- Exercise requirements -
Go through the records and copy each line where the string "dass" occurs.

....

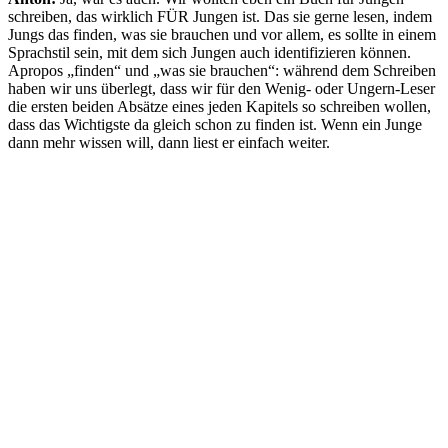
schreiben, das wirklich FÜR Jungen ist. Das sie gerne lesen, indem
Jungs das finden, was sie brauchen und vor allem, es sollte in einem
Sprachstil sein, mit dem sich Jungen auch identifizieren können.
Apropos „finden“ und „was sie brauchen“: während dem Schreiben
haben wir uns überlegt, dass wir für den Wenig- oder Ungern-Leser
die ersten beiden Absätze eines jeden Kapitels so schreiben wollen,
dass das Wichtigste da gleich schon zu finden ist. Wenn ein Junge
dann mehr wissen will, dann liest er einfach weiter.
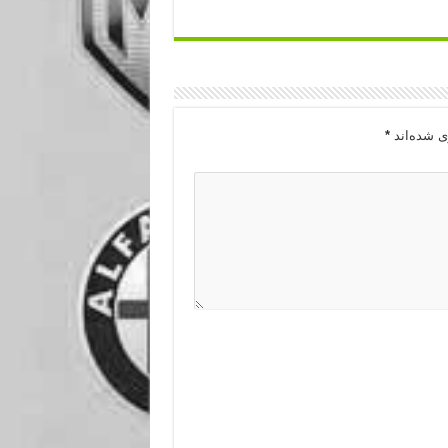
ی شده‌اند
*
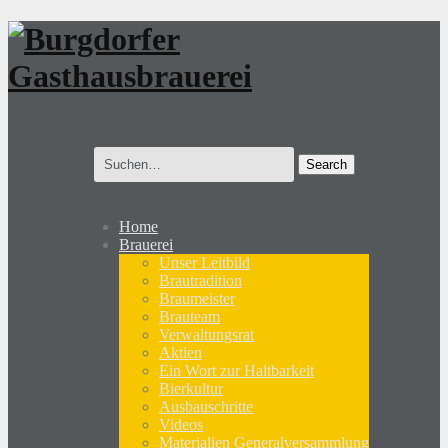
Search
for:
Home
Brauerei
Unser Leitbild
Brautradition
Braumeister
Brauteam
Verwaltungsrat
Aktien
Ein Wort zur Haltbarkeit
Bierkultur
Ausbauschritte
Videos
Materialien Generalversammlung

....

- Answer area -
haben wir uns überlegt, dass wir für den Wenig- oder Ungern-Leser
dass das Wichtigste da gleich schon zu finden ist. Wenn ein Junge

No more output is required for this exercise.